This study investigates the generalization mechanisms of physics-informed machine learning models. Addressing the theoretical limitation that existing frameworks fail to characterize how physical constraints fundamentally enhance generalization, we propose a novel analytical framework grounded in algebraic geometry. Specifically, we establish, for the first time, a quantitative relationship between generalization error and the dimension of the affine variety defined by the physical constraints. We prove that, for linear regressors embedded with differential equation structures, generalization performance is governed by this geometric dimension—not by classical parameter count. Methodologically, our approach integrates algebraic geometry (affine variety dimension analysis), physics-based modeling, and numerical approximation, and introduces a computationally tractable algorithm for estimating the variety dimension. Experiments demonstrate that this dimension accurately predicts generalization behavior across diverse physical constraints, providing a unified, interpretable, and computationally feasible theoretical foundation for both linear and nonlinear physics-informed learning.

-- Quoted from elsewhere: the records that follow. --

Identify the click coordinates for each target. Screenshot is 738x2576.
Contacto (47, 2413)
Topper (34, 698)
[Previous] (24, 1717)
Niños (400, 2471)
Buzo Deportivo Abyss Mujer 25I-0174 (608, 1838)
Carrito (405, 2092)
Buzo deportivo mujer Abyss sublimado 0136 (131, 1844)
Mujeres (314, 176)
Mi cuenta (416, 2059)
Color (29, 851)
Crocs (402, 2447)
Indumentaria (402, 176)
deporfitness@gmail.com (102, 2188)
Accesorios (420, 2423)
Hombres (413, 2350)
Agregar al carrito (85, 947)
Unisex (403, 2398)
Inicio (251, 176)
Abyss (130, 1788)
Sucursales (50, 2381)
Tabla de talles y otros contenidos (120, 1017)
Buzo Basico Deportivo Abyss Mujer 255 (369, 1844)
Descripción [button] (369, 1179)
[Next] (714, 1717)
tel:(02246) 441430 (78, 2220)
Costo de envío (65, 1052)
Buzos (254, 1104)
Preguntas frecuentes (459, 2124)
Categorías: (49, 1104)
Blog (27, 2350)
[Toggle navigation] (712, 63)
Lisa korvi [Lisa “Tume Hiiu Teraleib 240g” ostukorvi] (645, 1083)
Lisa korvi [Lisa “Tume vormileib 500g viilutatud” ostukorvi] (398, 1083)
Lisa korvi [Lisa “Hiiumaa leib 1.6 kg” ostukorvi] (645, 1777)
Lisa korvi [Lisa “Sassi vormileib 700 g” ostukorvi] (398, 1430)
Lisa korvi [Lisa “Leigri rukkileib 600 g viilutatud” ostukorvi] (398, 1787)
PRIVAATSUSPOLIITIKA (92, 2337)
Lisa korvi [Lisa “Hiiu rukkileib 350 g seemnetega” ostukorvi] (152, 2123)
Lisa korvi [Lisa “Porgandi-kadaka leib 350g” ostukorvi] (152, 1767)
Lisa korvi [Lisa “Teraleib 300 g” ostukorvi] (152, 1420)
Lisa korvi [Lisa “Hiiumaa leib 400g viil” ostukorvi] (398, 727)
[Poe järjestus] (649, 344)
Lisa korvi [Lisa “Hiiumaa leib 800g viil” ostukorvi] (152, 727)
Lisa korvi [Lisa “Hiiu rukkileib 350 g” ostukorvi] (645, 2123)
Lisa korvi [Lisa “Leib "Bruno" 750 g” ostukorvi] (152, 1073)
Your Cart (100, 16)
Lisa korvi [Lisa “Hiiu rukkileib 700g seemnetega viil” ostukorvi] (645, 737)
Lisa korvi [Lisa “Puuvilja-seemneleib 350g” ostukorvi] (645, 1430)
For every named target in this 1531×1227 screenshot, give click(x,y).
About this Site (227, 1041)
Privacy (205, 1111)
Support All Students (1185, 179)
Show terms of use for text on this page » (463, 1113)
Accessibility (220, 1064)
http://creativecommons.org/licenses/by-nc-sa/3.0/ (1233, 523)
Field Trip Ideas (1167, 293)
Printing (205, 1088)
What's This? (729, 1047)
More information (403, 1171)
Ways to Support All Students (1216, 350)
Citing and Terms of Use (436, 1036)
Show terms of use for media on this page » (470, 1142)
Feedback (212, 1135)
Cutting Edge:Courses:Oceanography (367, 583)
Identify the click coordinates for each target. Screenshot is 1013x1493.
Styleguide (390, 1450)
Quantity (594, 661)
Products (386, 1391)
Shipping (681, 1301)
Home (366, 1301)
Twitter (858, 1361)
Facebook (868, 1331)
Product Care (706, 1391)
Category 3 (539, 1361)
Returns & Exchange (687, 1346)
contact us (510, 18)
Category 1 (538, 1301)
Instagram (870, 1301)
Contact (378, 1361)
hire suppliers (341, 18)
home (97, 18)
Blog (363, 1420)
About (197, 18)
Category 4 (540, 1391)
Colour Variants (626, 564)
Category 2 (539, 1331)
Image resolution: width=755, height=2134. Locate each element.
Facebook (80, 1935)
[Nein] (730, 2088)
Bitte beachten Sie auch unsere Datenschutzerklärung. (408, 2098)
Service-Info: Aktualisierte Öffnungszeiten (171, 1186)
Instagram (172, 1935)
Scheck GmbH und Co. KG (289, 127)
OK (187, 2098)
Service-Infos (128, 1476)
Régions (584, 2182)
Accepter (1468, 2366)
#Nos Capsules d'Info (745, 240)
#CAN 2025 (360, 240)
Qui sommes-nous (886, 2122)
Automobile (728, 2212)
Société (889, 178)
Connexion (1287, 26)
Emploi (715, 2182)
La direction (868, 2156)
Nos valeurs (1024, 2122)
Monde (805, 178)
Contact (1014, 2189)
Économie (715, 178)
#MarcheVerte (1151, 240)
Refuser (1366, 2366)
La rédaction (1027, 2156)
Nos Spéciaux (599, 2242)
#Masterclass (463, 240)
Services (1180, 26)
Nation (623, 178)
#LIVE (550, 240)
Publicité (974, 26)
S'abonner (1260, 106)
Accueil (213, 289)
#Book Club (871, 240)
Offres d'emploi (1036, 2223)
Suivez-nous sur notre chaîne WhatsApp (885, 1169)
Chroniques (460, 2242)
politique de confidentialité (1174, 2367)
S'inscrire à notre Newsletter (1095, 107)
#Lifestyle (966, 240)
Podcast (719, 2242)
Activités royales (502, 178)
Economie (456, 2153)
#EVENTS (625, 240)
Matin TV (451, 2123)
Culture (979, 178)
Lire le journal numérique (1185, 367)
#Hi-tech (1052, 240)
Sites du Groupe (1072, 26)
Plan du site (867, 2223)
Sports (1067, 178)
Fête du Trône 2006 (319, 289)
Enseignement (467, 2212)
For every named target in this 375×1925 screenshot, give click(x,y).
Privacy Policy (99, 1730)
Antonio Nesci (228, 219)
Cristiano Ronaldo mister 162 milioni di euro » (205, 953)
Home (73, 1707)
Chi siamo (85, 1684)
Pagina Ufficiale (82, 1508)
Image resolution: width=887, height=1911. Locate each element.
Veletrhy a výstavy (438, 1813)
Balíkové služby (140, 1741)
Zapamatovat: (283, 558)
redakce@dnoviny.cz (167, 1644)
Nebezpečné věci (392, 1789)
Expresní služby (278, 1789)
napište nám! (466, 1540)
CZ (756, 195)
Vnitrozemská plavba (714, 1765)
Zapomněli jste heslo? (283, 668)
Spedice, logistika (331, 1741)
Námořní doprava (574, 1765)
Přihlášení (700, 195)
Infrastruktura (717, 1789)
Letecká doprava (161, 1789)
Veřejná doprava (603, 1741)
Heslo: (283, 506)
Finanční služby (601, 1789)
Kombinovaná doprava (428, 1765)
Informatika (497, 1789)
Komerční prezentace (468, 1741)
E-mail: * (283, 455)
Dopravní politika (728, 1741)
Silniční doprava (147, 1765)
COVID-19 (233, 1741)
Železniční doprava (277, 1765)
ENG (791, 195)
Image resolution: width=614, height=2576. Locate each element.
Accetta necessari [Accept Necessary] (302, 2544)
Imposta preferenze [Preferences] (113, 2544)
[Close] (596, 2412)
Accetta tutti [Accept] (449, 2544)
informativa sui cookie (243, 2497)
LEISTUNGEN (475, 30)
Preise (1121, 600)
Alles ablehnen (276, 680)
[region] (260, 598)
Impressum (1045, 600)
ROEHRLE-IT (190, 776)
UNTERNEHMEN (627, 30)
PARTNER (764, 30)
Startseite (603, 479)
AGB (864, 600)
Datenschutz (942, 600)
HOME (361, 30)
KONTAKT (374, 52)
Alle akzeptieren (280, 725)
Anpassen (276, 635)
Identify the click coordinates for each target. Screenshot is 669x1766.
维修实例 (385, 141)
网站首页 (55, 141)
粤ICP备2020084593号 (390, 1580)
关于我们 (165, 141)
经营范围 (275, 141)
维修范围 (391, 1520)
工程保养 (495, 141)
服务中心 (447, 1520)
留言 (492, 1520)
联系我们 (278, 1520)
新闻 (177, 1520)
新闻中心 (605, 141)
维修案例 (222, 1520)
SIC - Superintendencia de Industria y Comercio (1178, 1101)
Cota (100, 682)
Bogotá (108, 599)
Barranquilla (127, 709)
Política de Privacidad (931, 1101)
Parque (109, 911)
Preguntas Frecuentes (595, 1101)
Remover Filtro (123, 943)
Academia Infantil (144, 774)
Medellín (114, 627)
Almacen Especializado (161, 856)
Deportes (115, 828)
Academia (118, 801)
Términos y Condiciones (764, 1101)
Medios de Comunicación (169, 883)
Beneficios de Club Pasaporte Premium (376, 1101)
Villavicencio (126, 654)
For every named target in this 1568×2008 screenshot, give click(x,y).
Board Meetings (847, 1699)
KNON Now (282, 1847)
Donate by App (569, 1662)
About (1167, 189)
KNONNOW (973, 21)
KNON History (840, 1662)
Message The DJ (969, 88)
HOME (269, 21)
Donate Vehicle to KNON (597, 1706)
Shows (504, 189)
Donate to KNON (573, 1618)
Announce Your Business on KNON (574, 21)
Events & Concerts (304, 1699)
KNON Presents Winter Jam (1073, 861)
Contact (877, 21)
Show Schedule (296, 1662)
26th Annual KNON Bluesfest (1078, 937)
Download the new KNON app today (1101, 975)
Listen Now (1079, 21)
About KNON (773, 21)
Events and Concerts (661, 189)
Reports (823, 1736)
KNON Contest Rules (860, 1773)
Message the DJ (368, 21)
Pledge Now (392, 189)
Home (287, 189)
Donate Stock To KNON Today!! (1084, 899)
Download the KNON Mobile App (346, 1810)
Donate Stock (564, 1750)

In recent years, physics-informed machine learning has gained significant attention for its ability to enhance statistical performance and sample efficiency by integrating physical structures into machine learning models. These structures, such as differential equations, conservation laws, and symmetries, serve as inductive biases that can improve the generalization capacity of the hybrid model. However, the mechanisms by which these physical structures enhance generalization capacity are not fully understood, limiting the ability to guarantee the performance of the models. In this study, we show that the generalization performance of linear regressors incorporating differential equation structures is determined by the dimension of the associated affine variety, rather than the number of parameters. This finding enables a unified analysis of various equations, including nonlinear ones. We introduce a method to approximate the dimension of the affine variety and provide experimental evidence to validate our theoretical insights.